• _Assigned task_: Which of the lines below include the word "years"? Pull each one out.

#####

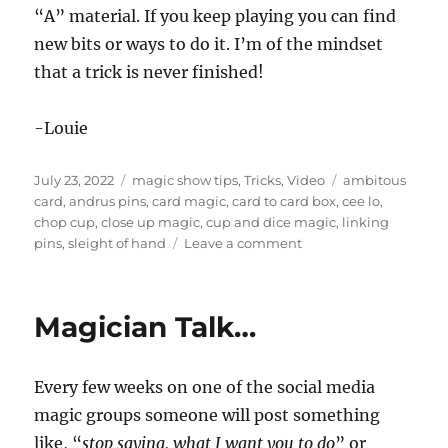
“A” material. If you keep playing you can find
new bits or ways to do it. I’m of the mindset
that a trick is never finished!
-Louie
Posted
Categories
Tags
July 23, 2022
magic show tips
,
Tricks
,
Video
ambitous
on
card
,
andrus pins
,
card magic
,
card to card box
,
cee lo
,
chop cup
,
close up magic
,
cup and dice magic
,
linking
on
pins
,
sleight of hand
Leave a comment
Some
Close
Up
Magician Talk…
Magic…
Every few weeks on one of the social media
magic groups someone will post something
like, “
stop saying, what I want you to do
” or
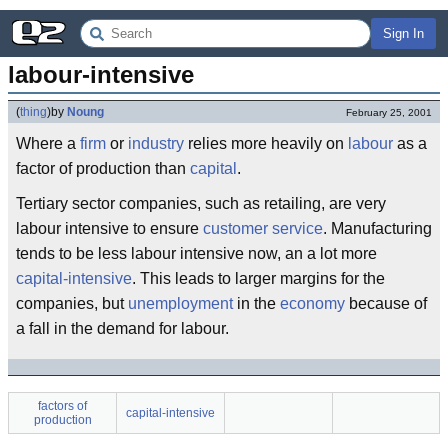
Sign In
labour-intensive
(
thing
)
by
Noung
February 25, 2001
Where a
firm
or
industry
relies more heavily on
labour
as a
factor of production than
capital
.
Tertiary sector companies, such as retailing, are very
labour intensive to ensure
customer
service
. Manufacturing
tends to be less labour intensive now, an a lot more
capital-intensive
. This leads to larger margins for the
companies, but
unemployment
in the
economy
because of
a fall in the demand for labour.
factors of
capital-intensive
production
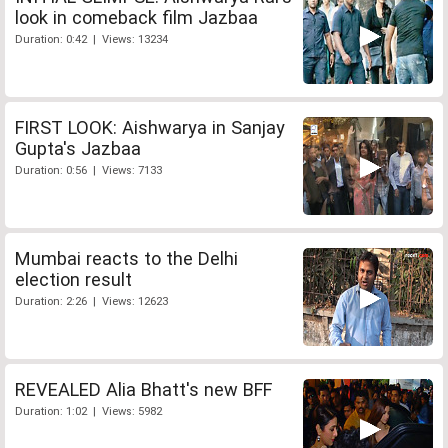
look in comeback film Jazbaa
Duration: 0:42 | Views: 13234
FIRST LOOK: Aishwarya in Sanjay
Gupta's Jazbaa
Duration: 0:56 | Views: 7133
Mumbai reacts to the Delhi
election result
Duration: 2:26 | Views: 12623
REVEALED Alia Bhatt's new BFF
Duration: 1:02 | Views: 5982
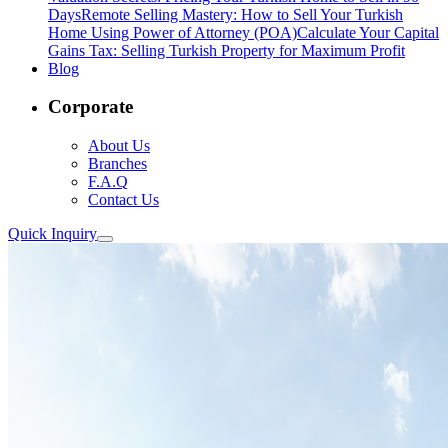
Days
Remote Selling Mastery: How to Sell Your Turkish
Home Using Power of Attorney (POA)
Calculate Your Capital
Gains Tax: Selling Turkish Property for Maximum Profit
Blog
Corporate
About Us
Branches
F.A.Q
Contact Us
Quick Inquiry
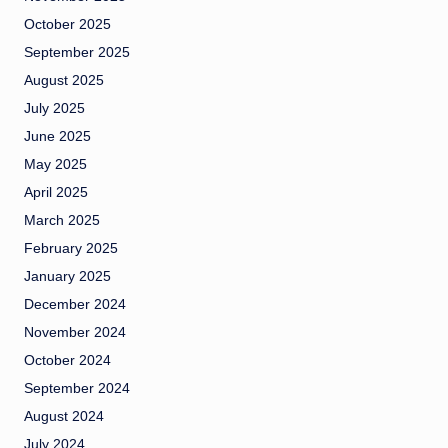
October 2025
September 2025
August 2025
July 2025
June 2025
May 2025
April 2025
March 2025
February 2025
January 2025
December 2024
November 2024
October 2024
September 2024
August 2024
July 2024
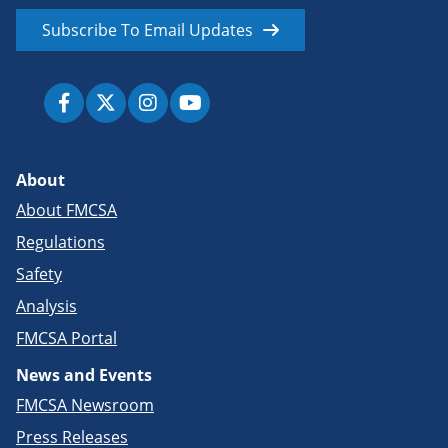
Subscribe To Email Updates
About
About FMCSA
Regulations
Safety
Analysis
FMCSA Portal
News and Events
FMCSA Newsroom
Press Releases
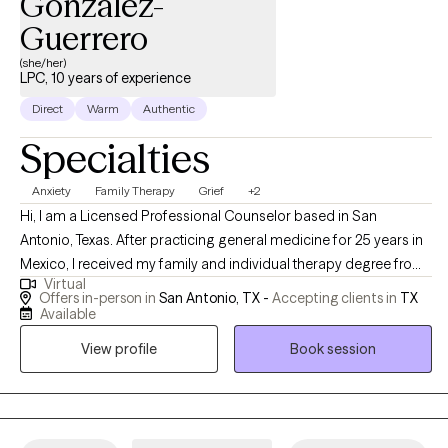
Gonzalez-
Guerrero
(she/her)
LPC, 10 years of experience
Direct
Warm
Authentic
Specialties
Anxiety
Family Therapy
Grief
+2
Hi, I am a Licensed Professional Counselor based in San
Antonio, Texas. After practicing general medicine for 25 years in
Mexico, I received my family and individual therapy degree from
Virtual
Our Lady of the Lake University. I felt the necessity of finding the
Offers in-person in
San Antonio, TX -
Accepting clients in
TX
link between physical and mental health, and I work with
Available
individuals and families ready to turn their problems around and
View profile
Book session
start living better lives.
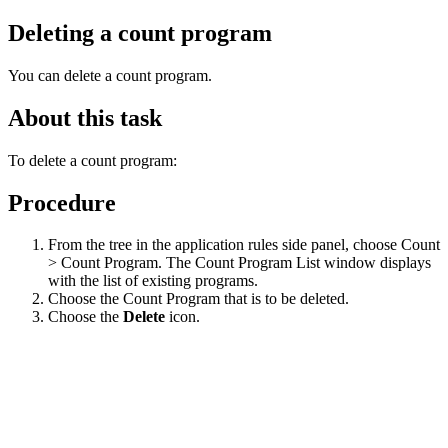
Deleting a count program
You can delete a count program.
About this task
To delete a count program:
Procedure
From the tree in the application rules side panel, choose Count
> Count Program. The Count Program List window displays
with the list of existing programs.
Choose the Count Program that is to be deleted.
Choose the
Delete
icon.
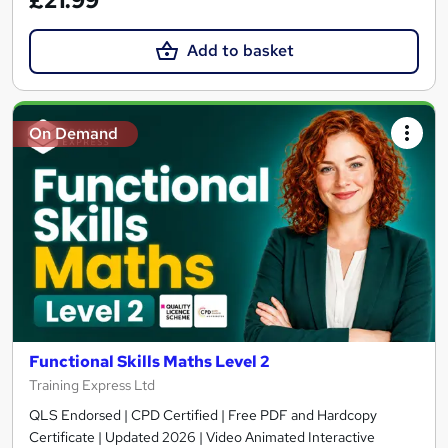
£21.99
Add to basket
On Demand
Functional Skills Maths Level 2
Training Express Ltd
QLS Endorsed | CPD Certified | Free PDF and Hardcopy
Certificate | Updated 2026 | Video Animated Interactive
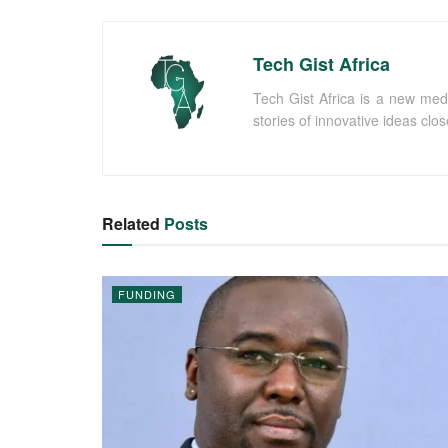
Tech Gist Africa
Tech Gist Africa is a new med
stories of innovative ideas clo
Related
Posts
FUNDING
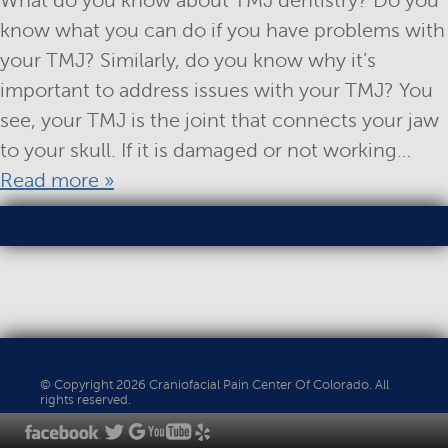
What do you know about TMJ dentistry? Do you
know what you can do if you have problems with
your TMJ? Similarly, do you know why it’s
important to address issues with your TMJ? You
see, your TMJ is the joint that connects your jaw
to your skull. If it is damaged or not working…
Read more »
© Copyright 2026 Craniofacial Pain Center Of Colorado. All
rights reserved.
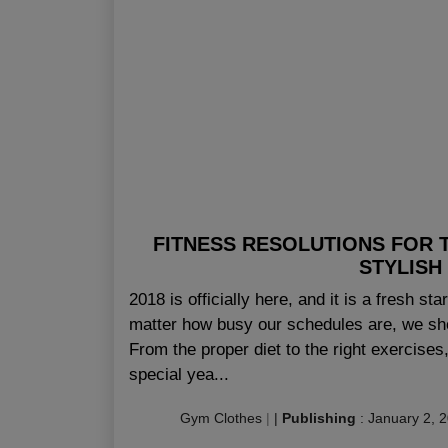
FITNESS RESOLUTIONS FOR 
STYLISH
2018 is officially here, and it is a fresh sta
matter how busy our schedules are, we sh
From the proper diet to the right exercises,
special yea...
Gym Clothes
|
|
Publishing
:
January 2, 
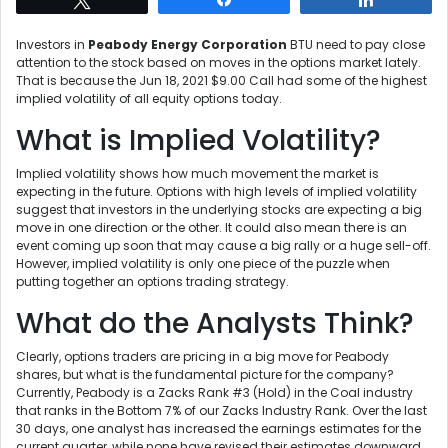
Investors in
Peabody Energy Corporation
BTU need to pay close
attention to the stock based on moves in the options market lately.
That is because the Jun 18, 2021 $9.00 Call had some of the highest
implied volatility of all equity options today.
What is Implied Volatility?
Implied volatility shows how much movement the market is
expecting in the future. Options with high levels of implied volatility
suggest that investors in the underlying stocks are expecting a big
move in one direction or the other. It could also mean there is an
event coming up soon that may cause a big rally or a huge sell-off.
However, implied volatility is only one piece of the puzzle when
putting together an options trading strategy.
What do the Analysts Think?
Clearly, options traders are pricing in a big move for Peabody
shares, but what is the fundamental picture for the company?
Currently, Peabody is a Zacks Rank #3 (Hold) in the Coal industry
that ranks in the Bottom 7% of our Zacks Industry Rank. Over the last
30 days, one analyst has increased the earnings estimates for the
current quarter, while none have revised their estimates downward.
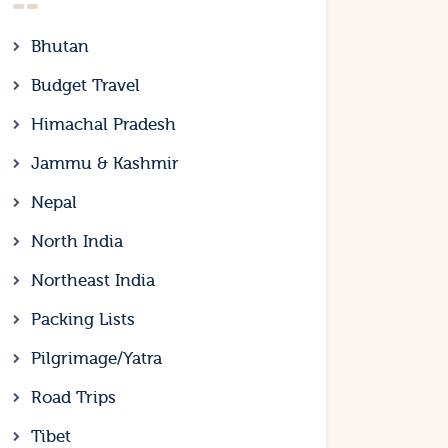
Bhutan
Budget Travel
Himachal Pradesh
Jammu & Kashmir
Nepal
North India
Northeast India
Packing Lists
Pilgrimage/Yatra
Road Trips
Tibet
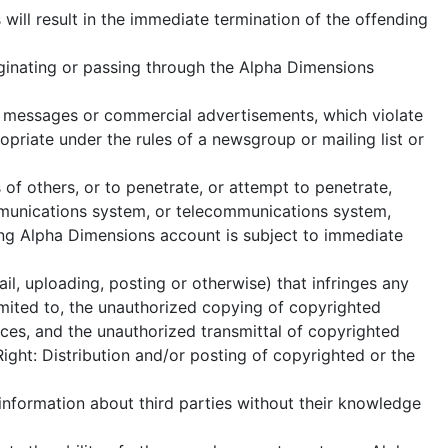
will result in the immediate termination of the offending
iginating or passing through the Alpha Dimensions
of messages or commercial advertisements, which violate
priate under the rules of a newsgroup or mailing list or
of others, or to penetrate, or attempt to penetrate,
mmunications system, or telecommunications system,
nding Alpha Dimensions account is subject to immediate
l, uploading, posting or otherwise) that infringes any
 limited to, the unauthorized copying of copyrighted
rces, and the unauthorized transmittal of copyrighted
ight: Distribution and/or posting of copyrighted or the
 information about third parties without their knowledge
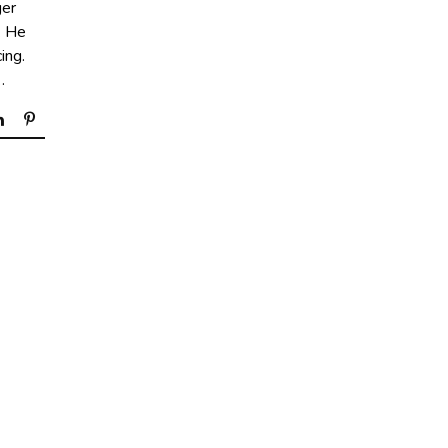
ger
. He
ing.
…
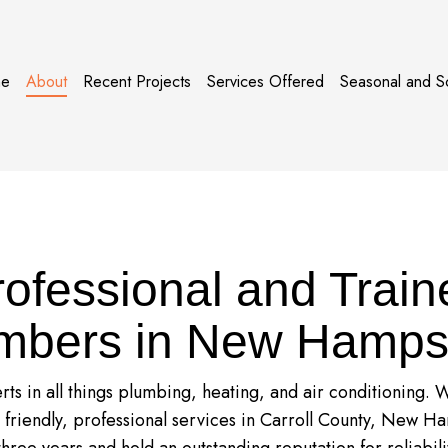
e
About
Recent Projects
Services Offered
Seasonal and S
rofessional and Train
mbers in New Hamps
ts in all things plumbing, heating, and air conditioning.
r friendly, professional services in Carroll County, New Ha
three years and hold an outstanding reputation for reliabili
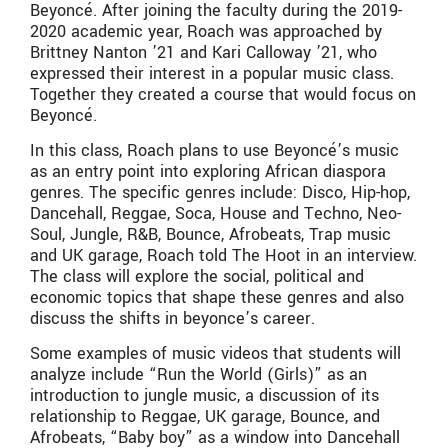
Beyoncé. After joining the faculty during the 2019-
2020 academic year, Roach was approached by
Brittney Nanton ’21 and Kari Calloway ’21, who
expressed their interest in a popular music class.
Together they created a course that would focus on
Beyoncé.
In this class, Roach plans to use Beyoncé’s music
as an entry point into exploring African diaspora
genres. The specific genres include: Disco, Hip-hop,
Dancehall, Reggae, Soca, House and Techno, Neo-
Soul, Jungle, R&B, Bounce, Afrobeats, Trap music
and UK garage, Roach told The Hoot in an interview.
The class will explore the social, political and
economic topics that shape these genres and also
discuss the shifts in beyonce’s career.
Some examples of music videos that students will
analyze include “Run the World (Girls)” as an
introduction to jungle music, a discussion of its
relationship to Reggae, UK garage, Bounce, and
Afrobeats, “Baby boy” as a window into Dancehall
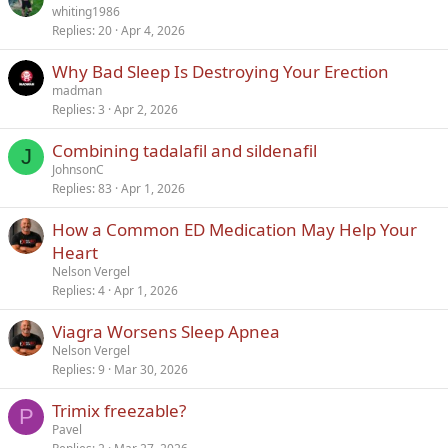
whiting1986
Replies
20
Apr 4, 2026
Why Bad Sleep Is Destroying Your Erection
madman
Replies
3
Apr 2, 2026
Combining tadalafil and sildenafil
J
JohnsonC
Replies
83
Apr 1, 2026
How a Common ED Medication May Help Your
Heart
Nelson Vergel
Replies
4
Apr 1, 2026
Viagra Worsens Sleep Apnea
Nelson Vergel
Replies
9
Mar 30, 2026
Trimix freezable?
P
Pavel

#####

• _Your solution_:
LPC, 10 years of experience
Antonio, Texas. After practicing general medicine for 25 years in
three years and hold an outstanding reputation for reliabili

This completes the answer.